Afterwards I had a bath, ate, went out to get groceries, ate again, and slept for an hour and a half, then cleaned my place and hosted friends for dinner. I finally got the kitchen clean and went to bed at 1 am. In all that time – no hobbling with stiffness. No sore feet. No blisters.

I woke up this morning – a little dehydrated from the wine, but feeling great otherwise. No lactic-acid-drenched legs, feet perfectly fine.

What?? After last week’s run of just over an hour I stiffened up by dinnertime! I must replicate this non-stiffness in the future. What did I do right?

I think I did four things to help my recovery – long hot soak, lots of hot tea, restorative nap and light activity.

When I got home I threw off the soaked clothes and ran a hot bath. My skin was red where my soaked running clothes had touched. The hot water actually felt cold until I started to warm up. My daughter boiled a kettle of water and slowly added it until it was the temperature of a hot tub. Ahhhh. It was hard to get out of there.

Rehydrating is essential – I drank two big mugs of tea.

After I shopped for the evening’s meal, I crawled back into bed and was blissfully napping until it was time to get up, clean up and start prepping for my dinner – halibut fillets in an orange teriyaki sauce, new steamed potatoes, asparagus, salad, olives, whole-grain baguette. My dear friends brought pie – PIE! for dessert. Yum…

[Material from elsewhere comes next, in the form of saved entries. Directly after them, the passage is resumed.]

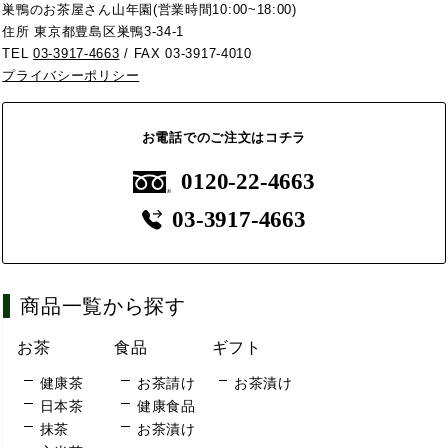
巣鴨のお茶屋さん山年園(営業時間10:00~18:00)
住所 東京都豊島区巣鴨3-34-1
TEL
03-3917-4663
/ FAX 03-3917-4010
プライバシーポリシー
お電話でのご注文はコチラ
0120-22-4663
03-3917-4663
商品一覧から探す
お茶
食品
ギフト
健康茶
お茶請け
お茶漬け
日本茶
健康食品
抹茶
お茶漬け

I made sure to drink a big glass of water as I was washing up after they left. I think the fact I didn’t just lay on the couch and watch movies and eat cereal had a lot to do with it – I kept moving — cooking and eating well and laughing with my friends.

It was absolutely lovely to wake up feeling great with supple, not wooden, legs. I felt like a kid I was so happy! Get ready for more dinner parties thrown by yours truly.